What is kubernetes sessions - 3: Know your workloads

Dive with us into the key considerations for deploying workloads on Kubernetes to ensure smooth operations and optimal performance. We will talk about configuration options for workload deployment, resource allocation, autoscaling, node pools, and artifact attestation.

Before deploying workloads (pods) onto Kubernetes, it is important to know what can and needs to be configured in order to not suffer downtime or unreliable performance.

Kubernetes’ Pod concept offers several handy abstractions utilizing cloud’s basic building blocks, such as zero downtime deployments of containers using loadbalancing and update strategies. It also offers configuration for defining the resource usage of your workload, allowing it to allocate and scale out underlying compute resources (node pools). The ability to configure a Pod’s node pool “affinity” guarantees containers will be scheduled to run on the node pool with the best fitting hardware specs. When planned and configured well, these features can not only minimize operational cost, but also ensure optimal workload “fit”. From a security perspective you should also “know your workload” and make sure that verified images are used. 

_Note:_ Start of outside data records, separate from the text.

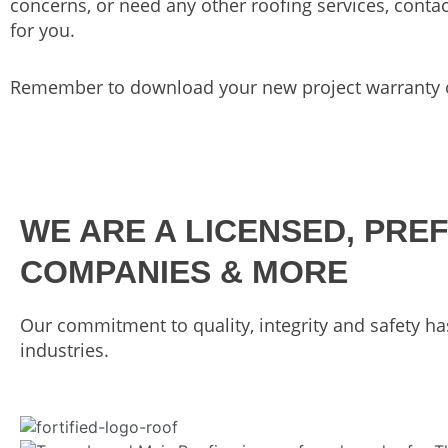
concerns, or need any other roofing services, conta
for you.
Remember to download your new project warranty o
WE ARE A LICENSED, PRE
COMPANIES & MORE
Our commitment to quality, integrity and safety ha
industries.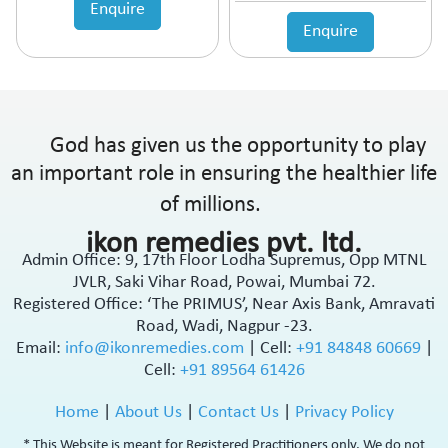
Enquire
Enquire
God has given us the opportunity to play
an important role in ensuring the healthier life
of millions.
ikon remedies pvt. ltd.
Admin Office: 9, 17th Floor Lodha Supremus, Opp MTNL
JVLR, Saki Vihar Road, Powai, Mumbai 72.
Registered Office: ‘The PRIMUS’, Near Axis Bank, Amravati
Road, Wadi, Nagpur -23.
Email:
info@ikonremedies.com
|
Cell:
+91 84848 60669
|
Cell:
+91 89564 61426
Home
|
About Us
|
Contact Us
|
Privacy Policy
* This Website is meant for Registered Practitioners only. We do not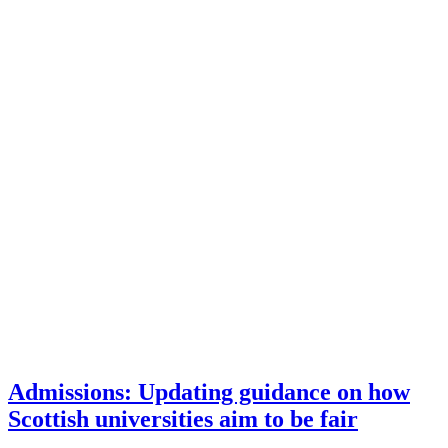
Admissions: Updating guidance on how
Scottish universities aim to be fair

Let’s zoom into these concepts to better understand what is involved and expected. I recommend working on them in the order of presentation, as each next step will benefit from the learnings of the previous. Note that we took a stateless workload as an example, as we will address state in another article later down the line.

Resource allocation

Before you can utilize the resources on the cluster optimally, you should determine the behavior of your workloads over time. You should know or predict how it will behave when idling, peaking or during office hours, etc. Workloads may be configured to get guaranteed cpu and memory resources, which will be used to calculate scaling of the underlying node pool. It is advisable to give enough memory to be sure the workload starts, but also to be sure it does not run out of memory (OOM). Continuously monitoring resources and learning how workloads behave should be part of a feedback loop to get control over, finetune them and bring costs down.

Learning the optimal requests and limits settings for a container can be done by observing its behavior during load testing. You could then choose the least restrictive to start with.


Now that you have configured the resource usage of the container, you can choose how you want to autoscale them. There are two ways to do so: Vertical and Horizontal Pod Autoscaler (VPA & HPA). Each has their advantages and limitations. The VPA analyzes the memory and cpu needs over time, and automatically fine tunes requests and limits accordingly, whilst staying under the max that the node has available. It is generally considered to be the best solution for situations where:

  • Containers can’t be scaled horizontally: it might be a stateful or legacy app
  • Resources are limited (fixed node size cluster) and scaling out is not an option

If a container can be scaled horizontally and the cluster autoscaler can add more nodes to accommodate placement of x copies, it is recommended to use the HPA. It also offers some extra advantages like placement across failure zones, which adds to the resiliency of your application.

Node pools

A cluster can have one or more node pools, where each is a group of identical nodes as defined by a NodeConfig. This allows for creating different pools that can accommodate  your workload types. By now you should know that some of your workloads need more cpu, others more ram, while worker jobs may land on Spot VMs to minimize cost. When node pools exist to satisfy those needs you can be sure the workloads won’t behave erratically. If considered up front, fitting node pool configurations are likely to lead to less friction down the line, because future behavior is anticipated and planned for. Fortunately it is quite easy to add and label node pools to running clusters and relabel workloads’ node affinity to get them scheduled there.

Artifact attestation

Every time that a container is deployed, it uses its image as binary to start from. And because any sane networking architecture should assume intrusion as inevitable, kubernetes should check whether the image has been tampered with. It can do so by verifying image signatures are still the same as those they were registered with. Unfortunately this process is not yet part of core Kubernetes, but is well documented.

One solution is to use cosign for signing and verification with image registries. When you make this process part of a policy controller automatic verification happens just in time for every workload deployed.


By now you have a firm grasp of your workload from a Kubernetes perspective. You may think that managing these processes may be well suited for AI, and this is correct. We recommend you keep an eye out for smart automation emerging in this area, as a lot is currently being built and tested and even offered commercially (albeit expensive perhaps).

Of course you should also know an app’s intended behavior from a business perspective, so be sure to generate the metrics and logs to observe over time so you can react to changes. But that is all up to you to implement, and beyond the scope of this article.